## Action item
An exact transcription of every entry is required, with the images left out.

[Dataset entries]
--- START ---

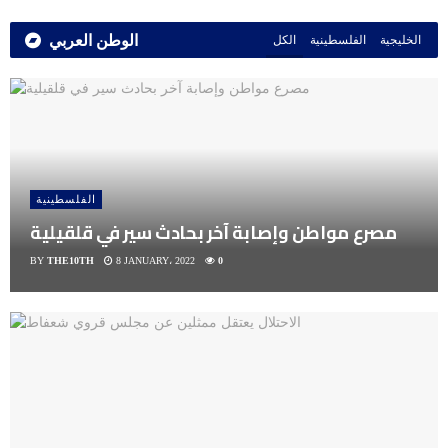
الوطن العربي
الخليجية
الفلسطينية
الكل
الفلسطينية
مصرع مواطن وإصابة آخر بحادث سير في قلقيلية
BY
THE10TH
8 JANUARY، 2022
0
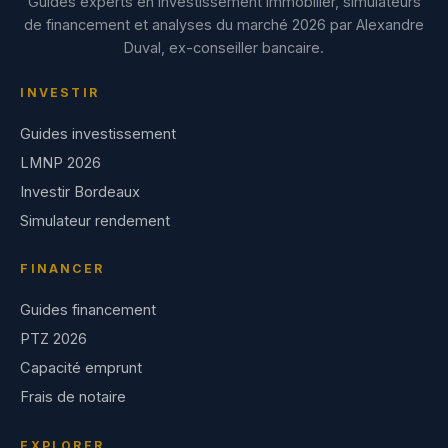
Guides experts en investissement immobilier, simulateurs
de financement et analyses du marché 2026 par Alexandre
Duval, ex-conseiller bancaire.
INVESTIR
Guides investissement
LMNP 2026
Investir Bordeaux
Simulateur rendement
FINANCER
Guides financement
PTZ 2026
Capacité emprunt
Frais de notaire
EXPLORER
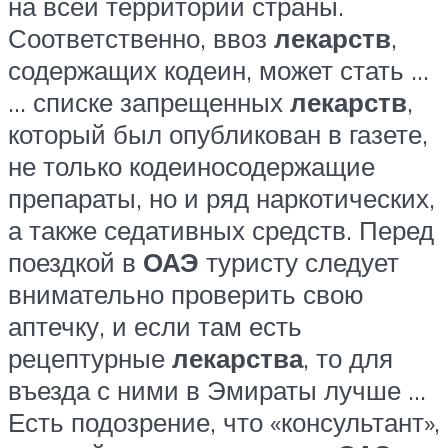
на всей территории страны.
Соответственно, ввоз
лекарств
,
содержащих кодеин, может стать …
… списке запрещенных
лекарств
,
который был опубликован в газете,
не только кодеиносодержащие
препараты, но и ряд наркотических,
а также седативных средств. Перед
поездкой в
ОАЭ
туристу следует
внимательно проверить свою
аптечку, и если там есть
рецептурные
лекарства
, то для
въезда с ними в Эмираты лучше …
Есть подозрение, что «консультант»,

--- END ---

## Answer to the exercise
الوطن العربي
الخليجية
الفلسطينية
الكل
الفلسطينية
مصرع مواطن وإصابة آخر بحادث سير في قلقيلية
BY
THE10TH
8 JANUARY، 2022
0
Guides experts en investissement immobilier, simulateurs
de financement et analyses du marché 2026 par Alexandre
Duval, ex-conseiller bancaire.
INVESTIR
Guides investissement
LMNP 2026
Investir Bordeaux
Simulateur rendement
FINANCER
Guides financement
PTZ 2026
Capacité emprunt
Frais de notaire
EXPLORER
на всей территории страны.
Соответственно, ввоз
лекарств
,
содержащих кодеин, может стать …
… списке запрещенных
лекарств
,
который был опубликован в газете,
не только кодеиносодержащие
препараты, но и ряд наркотических,
а также седативных средств. Перед
поездкой в
ОАЭ
туристу следует
внимательно проверить свою
аптечку, и если там есть
рецептурные
лекарства
, то для
въезда с ними в Эмираты лучше …
Есть подозрение, что «консультант»,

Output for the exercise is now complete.